In a recent case entitled Gonzalez v. Tanimura & Antle Inc., a federal court in Arizona ruled that farm workers who waited in their employer’s parking lot until the ice melted from the crops they were going to pick were “engaged to be waiting,” rather than “waiting to be engaged” and therefore entitled to compensation for the time they spent waiting.
The court ruled that the named plaintiff and fifty-five other should have been paid for the time they spent waiting in the parking lot. The fact that they could buy coffee, or play cards or even play soccer while they waited for the crops to de-ice did not turn the time into non-compensable time. The judge stated that these “personal activities” were more like time-filling activities, rather than personal pursuits that the workers would engage in if they had not gone to the parking lot to commence their work for the day.

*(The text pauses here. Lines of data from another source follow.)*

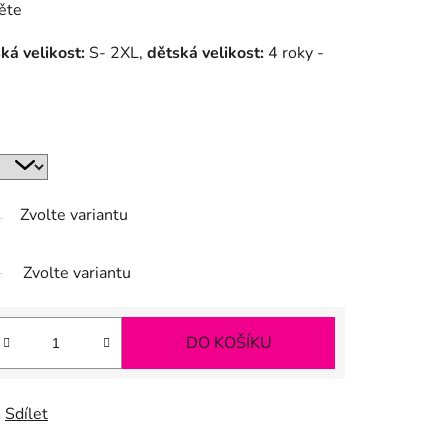
ěte
ká velikost:
S- 2XL,
dětská velikost:
4 roky -
Zvolte variantu
Zvolte variantu
DO KOŠÍKU
Sdílet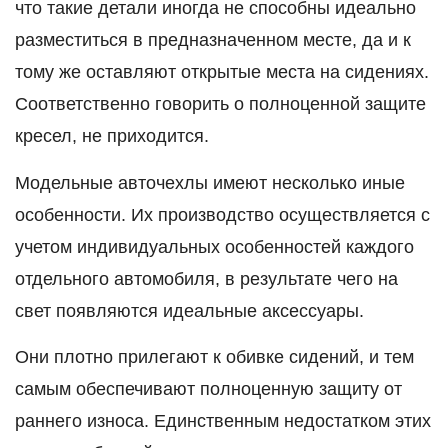
что такие детали иногда не способны идеально
разместиться в предназначенном месте, да и к
тому же оставляют открытые места на сидениях.
Соответственно говорить о полноценной защите
кресел, не приходится.
Модельные авточехлы имеют несколько иные
особенности. Их производство осуществляется с
учетом индивидуальных особенностей каждого
отдельного автомобиля, в результате чего на
свет появляются идеальные аксессуары.
Они плотно прилегают к обивке сидений, и тем
самым обеспечивают полноценную защиту от
раннего износа. Единственным недостатком этих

The workers picked lettuce and broccoli. The majority of them lived in Mexico and walked about an hour to arrive at the parking lot. From that meeting place, they rode on company-provided buses to the fields, some 10-40 miles away. Every day during the harvest season (November-March), the workers were told when to report to the parking lot on the next day. If frost was predicted, the workers were told to report later, as the harvest could not commence until the ice melted. On occasion, ice was found on the crops after the workers got to the parking lot. Thus, they were unable to commence work and they stayed in the parking lot, although some bought coffee, or played cards, dice, or soccer. The plaintiffs alleged that they were required to wait for their employer’s convenience and benefit, turning their waiting time into compensable time.
The employer defended by contending that it did not owe any monies because the ice in the fields was an “act of God.” The court rejected this defense, concluding that “the ice actually was foreseeable because it happened quite often in Yuma during the winter months.” The court noted that the supervisors would set later start times for “the next morning based on their belief that ice would form” and that “because of the predictability of the ice, defendant could have set a later start time during the winter months.
This case raises the difficult and gray issue of what constitutes working time. Again, as in so many of these instances, it is the notion of employer compulsion or direction that is at the heart of the matter. The workers were directed to report by the employer at a certain time to a certain place. That conditions outside their (or anyone’s) control delayed the commencement of their “real” work did not render their waiting time non-compensable.
Engaged to be waiting to waiting to be engaged? It depends.